§ **Exercise**: Copy down the listing below exactly. Do not include pictures.

§ **Data for review**:
☆ ☆ ☆ ☆ ☆
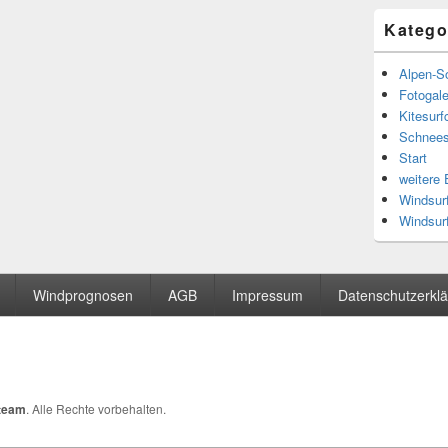
Katego
Alpen-S
Fotogale
Kitesur
Schnees
Start
weitere
Windsurf
Windsur
Windprognosen
AGB
Impressum
Datenschutzerkl
team
. Alle Rechte vorbehalten.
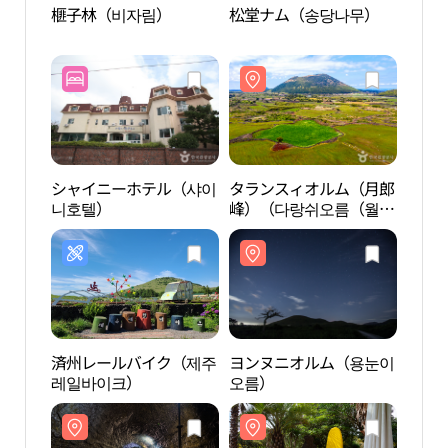
榧子林（비자림）
松堂ナム（송당나무）
榧子
シャイニーホテル（샤이
タランスィオルム（月郎
ヨン
니호텔）
峰）（다랑쉬오름（월랑
오름
봉））
済州レールバイク（제주
ヨンヌニオルム（용눈이
スヌ
레일바이크）
오름）
누피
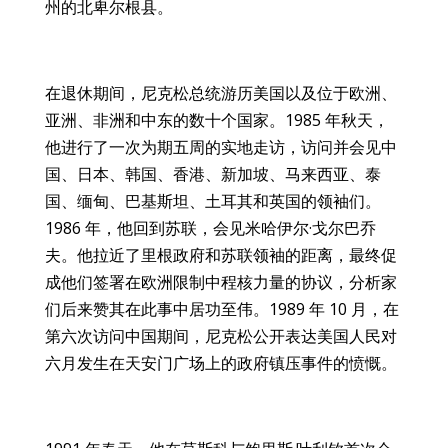
州的北卑尔根县。
在退休期间，尼克松总统游历美国以及位于欧洲、
亚洲、非洲和中东的数十个国家。1985 年秋天，
他进行了一次为期五周的实地走访，访问并会见中
国、日本、韩国、香港、新加坡、马来西亚、泰
国、缅甸、巴基斯坦、土耳其和英国的领袖们。
1986 年，他回到苏联，会见米哈伊尔·戈尔巴乔
夫。他拉近了里根政府和苏联领袖的距离，最终促
成他们签署在欧洲限制中程核力量的协议，分析家
们后来赞其在此事中居功至伟。1989 年 10 月，在
第六次访问中国期间，尼克松公开表达美国人民对
六月发生在天安门广场上的政府镇压事件的愤慨。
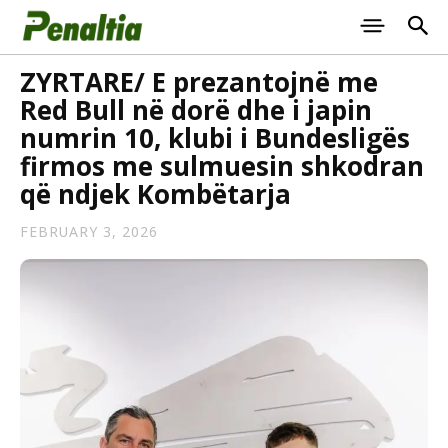
ZYRTARE/ E prezantojnë me
Red Bull në dorë dhe i japin
numrin 10, klubi i Bundesligës
firmos me sulmuesin shkodran
që ndjek Kombëtarja
FEBRUARY 3, 2026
☆ ☆ ☆ ☆ ☆
§ **Result**:
Katego
Alpen-S
Fotogale
Kitesur
Schnees
Start
weitere
Windsurf
Windsur
Windprognosen
AGB
Impressum
Datenschutzerkl
team
. Alle Rechte vorbehalten.
榧子林（비자림）
松堂ナム（송당나무）
榧子
シャイニーホテル（샤이
タランスィオルム（月郎
ヨン
니호텔）
峰）（다랑쉬오름（월랑
오름
봉））
済州レールバイク（제주
ヨンヌニオルム（용눈이
スヌ
레일바이크）
오름）
누피
州的北卑尔根县。
在退休期间，尼克松总统游历美国以及位于欧洲、
亚洲、非洲和中东的数十个国家。1985 年秋天，
他进行了一次为期五周的实地走访，访问并会见中
国、日本、韩国、香港、新加坡、马来西亚、泰
国、缅甸、巴基斯坦、土耳其和英国的领袖们。
1986 年，他回到苏联，会见米哈伊尔·戈尔巴乔
夫。他拉近了里根政府和苏联领袖的距离，最终促
成他们签署在欧洲限制中程核力量的协议，分析家
们后来赞其在此事中居功至伟。1989 年 10 月，在
第六次访问中国期间，尼克松公开表达美国人民对
六月发生在天安门广场上的政府镇压事件的愤慨。
ZYRTARE/ E prezantojnë me
Red Bull në dorë dhe i japin
numrin 10, klubi i Bundesligës
firmos me sulmuesin shkodran
që ndjek Kombëtarja
FEBRUARY 3, 2026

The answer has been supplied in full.